The molecular analyses of environmental DNA have revealed substantial phylogenetic diversity with little or no representation among organisms previously studied. Because of their abundance and wide distribution, some of the organisms represented by the sequences likely contribute significantly to the global chemical cycles. Descriptions of newly identified, but apparently important, bacterial divisions such as the
Acidobacterium and
Verrucomicrobia, are presently confounded by too few cultivated representatives and only rudimentary descriptions of the strains. Cultivation efforts need to be directed at new representatives of the diverse groups for further study. Continued work to sequence the 16S rDNAs of all deposited type cultures (<50% sequenced to date [
14]) may also result in detection of additional cultivated representatives of newly described divisions.
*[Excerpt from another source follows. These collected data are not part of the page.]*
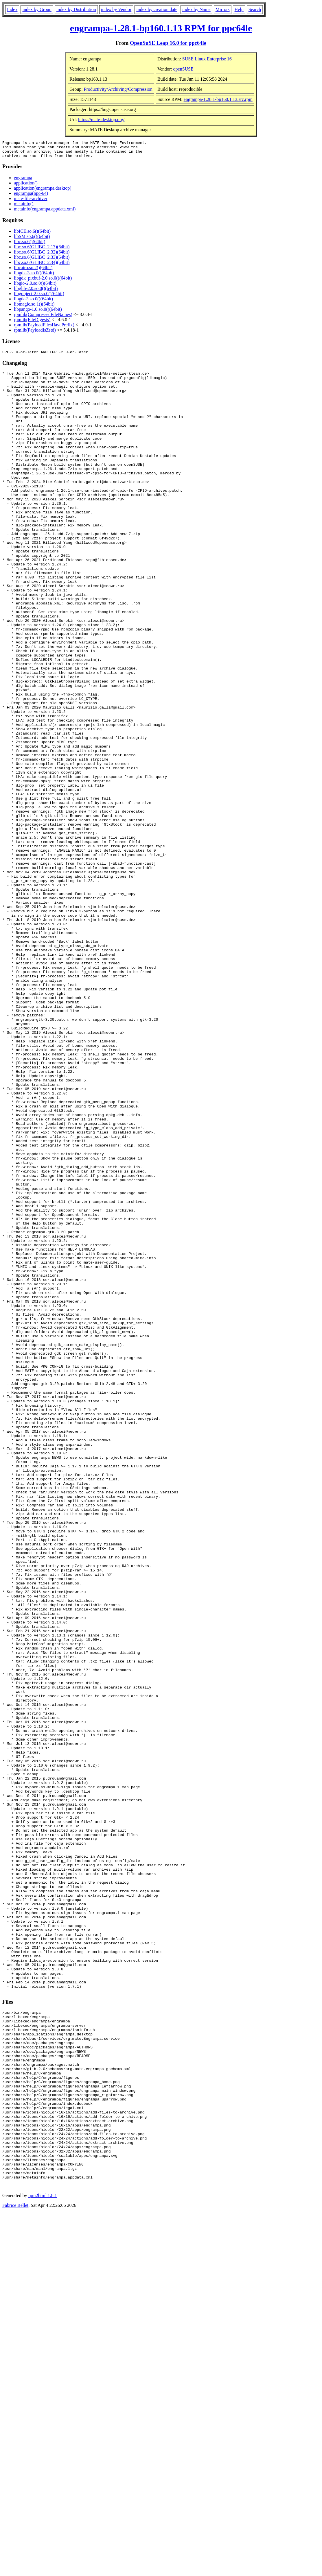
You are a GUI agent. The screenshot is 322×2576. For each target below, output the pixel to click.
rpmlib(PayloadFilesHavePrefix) (44, 328)
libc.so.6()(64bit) (29, 245)
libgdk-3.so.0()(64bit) (34, 276)
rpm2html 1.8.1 (42, 2558)
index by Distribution (76, 9)
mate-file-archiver (30, 201)
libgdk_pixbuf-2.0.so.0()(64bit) (43, 281)
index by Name (196, 9)
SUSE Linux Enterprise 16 (207, 58)
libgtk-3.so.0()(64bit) (33, 302)
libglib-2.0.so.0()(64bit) (36, 291)
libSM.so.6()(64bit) (32, 239)
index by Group (36, 9)
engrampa (23, 181)
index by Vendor (116, 9)
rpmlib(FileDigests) (32, 323)
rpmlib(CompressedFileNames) (43, 317)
It is a challenge to microbial biologists to determine the physiological diversity and environmental roles of these recently articulated divisions of
Bacteria.
The phylogenetic differences between the bacterial divisions probably are reflected in substantial physiological differences. Some properties, the general properties of
Bacteria, are expected to be distributed among all the divisions. Division-specific novelties are known as well, for instance, endospore formation by the low-G+C gram-positive bacteria or axial filaments (endoflagella) in the spirochetes. Some biochemical properties evidently have transferred laterally among the divisions. For example, the two types of photosynthetic complexes, photosystem I (PSI) and PSII, are each distributed sporadically among the divisions, consistent with lateral transfer (
3). Lateral transfer may also have resulted in combinatorial novelty among the divisions; PSI and PSII, for instance, apparently came together in the cyanobacteria to create oxygenic photosynthesis, with profound consequences to the biosphere (
3). Many more such division-specific qualities and cooperations should become evident at the molecular level as comparative genomics gives us a sharper phylogenetic picture of bacterial diversity.